Given the country’s Nazi past, the rise of AfD has alarmed many in Germany and beyond. The party has come under heightened scrutiny from German intelligence over its ties to extremists, and Jewish leaders have accused it of downplaying the crimes of the Nazis.

AfD opposes school mask requirements and other government coronavirus policies, does not see climate change as a human-made problem, has a cozy relationship with Russia and wants Germany to quit the European Union.

Armin Laschet, who leads the Union bloc, has insisted his party will not ally with AfD. “We need Europe more than ever,” he said in June, accusing AfD of “harming German interests.”

That pledge will be put to the test in eastern states such as Saxony, where AfD came in a strong second with 27.5% of the vote in a state election two years ago.

“I'm pretty confident that sooner or later there's no way around Alternative for Germany,” Chrupalla said Wednesday. “That will certainly happen first in a state parliament.”

Chrupalla said he already has a lot of contact with Union politicians and sees common ground with candidates such as Hans-Georg Maassen, Germany's former domestic intelligence chief, now running for a seat in parliament's lower house, the Bundestag, on an anti-immigration platform. Many in Maassen's party aren't happy about his candidacy.

Maassen was ousted from his post as head of the BfV intelligence agency in 2018 after downplaying anti-immigrant violence.

In an effort to expand its base, AfD has backed opposition to the government's COVID-19 measures, arguing that the virus doesn't pose a great threat. Researchers say that in Saxony, resistance to vaccination is strongest in areas where support for AfD is greatest.

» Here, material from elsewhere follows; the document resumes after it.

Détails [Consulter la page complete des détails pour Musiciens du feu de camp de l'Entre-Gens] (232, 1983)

“I say we need to be more laid back,” Chrupalla said of the virus, which has killed almost 93,000 people in Germany. “This virus, which will probably never go away, like viruses in general never go away, we'll just have to live with it.”

As for climate change, which is listed as the most important topic among voters, AfD accuses others of stirring “panic,” wants Germany to quit the Paris accord and believes climate change should be viewed “positively.”